Dataset entries:
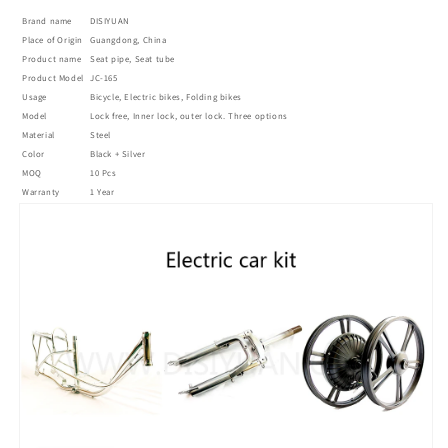
tubes
tubes
Brand name
DISIYUAN
seat
seat
Place of Origin
Guangdong, China
pipe
pipe
Product name
Seat pipe, Seat tube
145*25.4mm
145*25.4mm
Product Model
JC-165
Inner
Inner
Usage
Bicycle, Electric bikes, Folding bikes
Lock
Lock
Model
Lock free, Inner lock, outer lock. Three options
Material
的
Steel
的
Color
Black + Silver
数
数
MOQ
10 Pcs
量
量
Warranty
1 Year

* WHAT THIS TASK INVOLVES
Copy the entries character for character, excluding any pictures.

* TASK RESULT
tubes
tubes
Brand name
DISIYUAN
seat
seat
Place of Origin
Guangdong, China
pipe
pipe
Product name
Seat pipe, Seat tube
145*25.4mm
145*25.4mm
Product Model
JC-165
Inner
Inner
Usage
Bicycle, Electric bikes, Folding bikes
Lock
Lock
Model
Lock free, Inner lock, outer lock. Three options
Material
的
Steel
的
Color
Black + Silver
数
数
MOQ
10 Pcs
量
量
Warranty
1 Year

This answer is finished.